[ASSIGNMENT]
Where the records below show a line containing "Найти [Искать] (1036, 200)", start copying; end with the line containing "[wersja kolorystyczna czarno-żółta] (493, 37)", and copy it too.

Top of INPUT DATA

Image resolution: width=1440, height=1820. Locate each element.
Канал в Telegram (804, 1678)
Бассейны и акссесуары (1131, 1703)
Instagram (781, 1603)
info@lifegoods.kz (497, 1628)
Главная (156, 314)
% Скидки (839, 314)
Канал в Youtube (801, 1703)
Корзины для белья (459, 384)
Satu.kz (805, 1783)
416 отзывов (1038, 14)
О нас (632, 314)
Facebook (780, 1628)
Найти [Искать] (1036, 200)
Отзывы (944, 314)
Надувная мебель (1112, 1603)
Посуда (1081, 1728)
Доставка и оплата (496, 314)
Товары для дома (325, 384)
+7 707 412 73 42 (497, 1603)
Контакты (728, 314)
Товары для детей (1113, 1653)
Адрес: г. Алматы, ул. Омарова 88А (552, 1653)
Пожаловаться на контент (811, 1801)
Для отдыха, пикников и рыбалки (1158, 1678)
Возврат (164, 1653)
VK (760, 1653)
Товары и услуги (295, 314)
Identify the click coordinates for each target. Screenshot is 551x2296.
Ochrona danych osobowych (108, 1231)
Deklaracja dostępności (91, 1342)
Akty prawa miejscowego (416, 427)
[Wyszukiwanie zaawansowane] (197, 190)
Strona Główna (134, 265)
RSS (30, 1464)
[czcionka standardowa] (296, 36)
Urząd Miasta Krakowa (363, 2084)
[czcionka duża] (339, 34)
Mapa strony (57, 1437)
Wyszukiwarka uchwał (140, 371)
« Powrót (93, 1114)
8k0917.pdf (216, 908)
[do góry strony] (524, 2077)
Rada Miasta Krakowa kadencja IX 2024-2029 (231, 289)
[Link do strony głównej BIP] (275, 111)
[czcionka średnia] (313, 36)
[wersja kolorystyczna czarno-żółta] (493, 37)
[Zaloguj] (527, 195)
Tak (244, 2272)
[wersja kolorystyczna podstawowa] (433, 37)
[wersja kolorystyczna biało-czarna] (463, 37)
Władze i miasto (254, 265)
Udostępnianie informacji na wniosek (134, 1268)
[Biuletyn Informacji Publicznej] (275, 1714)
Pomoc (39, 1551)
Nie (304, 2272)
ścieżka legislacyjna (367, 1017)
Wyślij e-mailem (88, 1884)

Bottom of INPUT DATA

[ANSWER SECTION]
Найти [Искать] (1036, 200)
Отзывы (944, 314)
Надувная мебель (1112, 1603)
Посуда (1081, 1728)
Доставка и оплата (496, 314)
Товары для дома (325, 384)
+7 707 412 73 42 (497, 1603)
Контакты (728, 314)
Товары для детей (1113, 1653)
Адрес: г. Алматы, ул. Омарова 88А (552, 1653)
Пожаловаться на контент (811, 1801)
Для отдыха, пикников и рыбалки (1158, 1678)
Возврат (164, 1653)
VK (760, 1653)
Товары и услуги (295, 314)
Identify the click coordinates for each target. Screenshot is 551x2296.
Ochrona danych osobowych (108, 1231)
Deklaracja dostępności (91, 1342)
Akty prawa miejscowego (416, 427)
[Wyszukiwanie zaawansowane] (197, 190)
Strona Główna (134, 265)
RSS (30, 1464)
[czcionka standardowa] (296, 36)
Urząd Miasta Krakowa (363, 2084)
[czcionka duża] (339, 34)
Mapa strony (57, 1437)
Wyszukiwarka uchwał (140, 371)
« Powrót (93, 1114)
8k0917.pdf (216, 908)
[do góry strony] (524, 2077)
Rada Miasta Krakowa kadencja IX 2024-2029 (231, 289)
[Link do strony głównej BIP] (275, 111)
[czcionka średnia] (313, 36)
[wersja kolorystyczna czarno-żółta] (493, 37)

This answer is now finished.